* REQUIRED WORK
The answer should consist of each line from the data below that includes "horário".

* INFORMATION PROVIDED
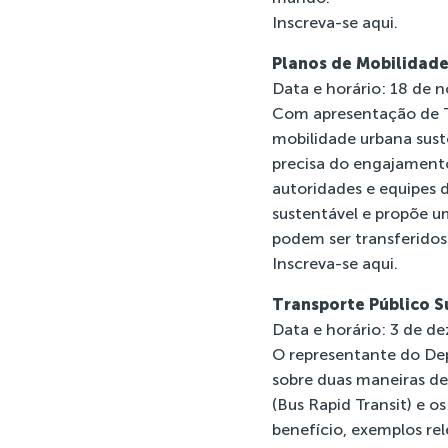
Inscreva-se
aqui
.
Planos de Mobilidade
Data e horário: 18 de 
Com apresentação de Ti
mobilidade urbana suste
precisa do engajamento
autoridades e equipes 
sustentável e propõe u
podem ser transferidos
Inscreva-se
aqui
.
Transporte Público S
Data e horário: 3 de d
O representante do De
sobre duas maneiras de
(Bus Rapid Transit) e o
benefício, exemplos re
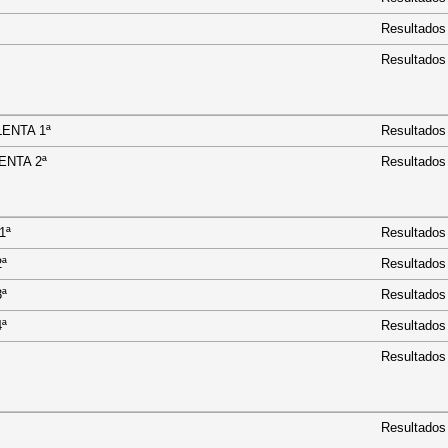
Resultados
Resultados
. LENTA 1ª
Resultados
. LENTA 2ª
Resultados
 ½ 1ª
Resultados
5½ 2ª
Resultados
5½ 3ª
Resultados
5½ 4ª
Resultados
Resultados
Resultados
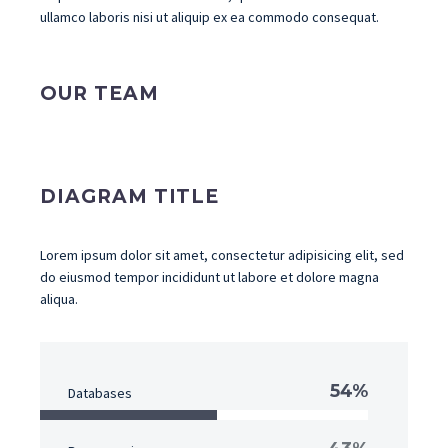
ullamco laboris nisi ut aliquip ex ea commodo consequat.
OUR TEAM
DIAGRAM TITLE
Lorem ipsum dolor sit amet, consectetur adipisicing elit, sed
do eiusmod tempor incididunt ut labore et dolore magna
aliqua.
54%
Databases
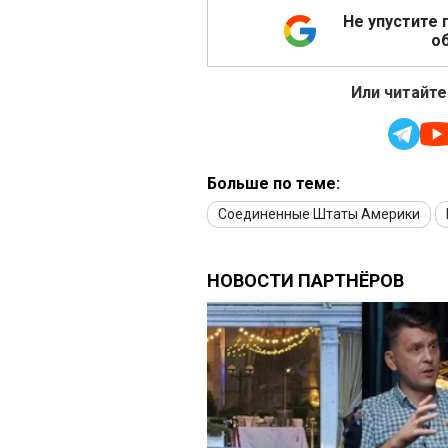
Не упустите 
об
Или читайте
Больше по теме:
Соединенные Штаты Америки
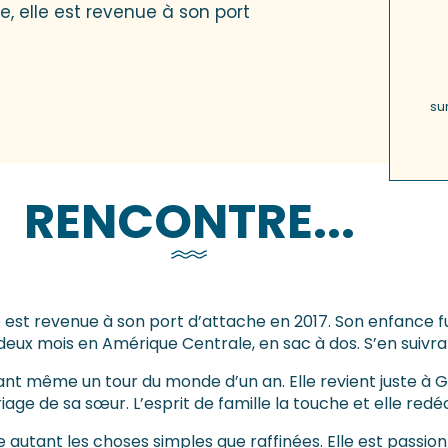
e, elle est revenue à son port
su
RENCONTRE...
lle est revenue à son port d’attache en 2017. Son enfance
t deux mois en Amérique Centrale, en sac à dos. S’en suivra
nt même un tour du monde d’un an. Elle revient juste à Gra
iage de sa sœur. L’esprit de famille la touche et elle redé
e autant les choses simples que raffinées. Elle est passio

* SOLUTION BELOW
Data e horário: 18 de 
Data e horário: 3 de d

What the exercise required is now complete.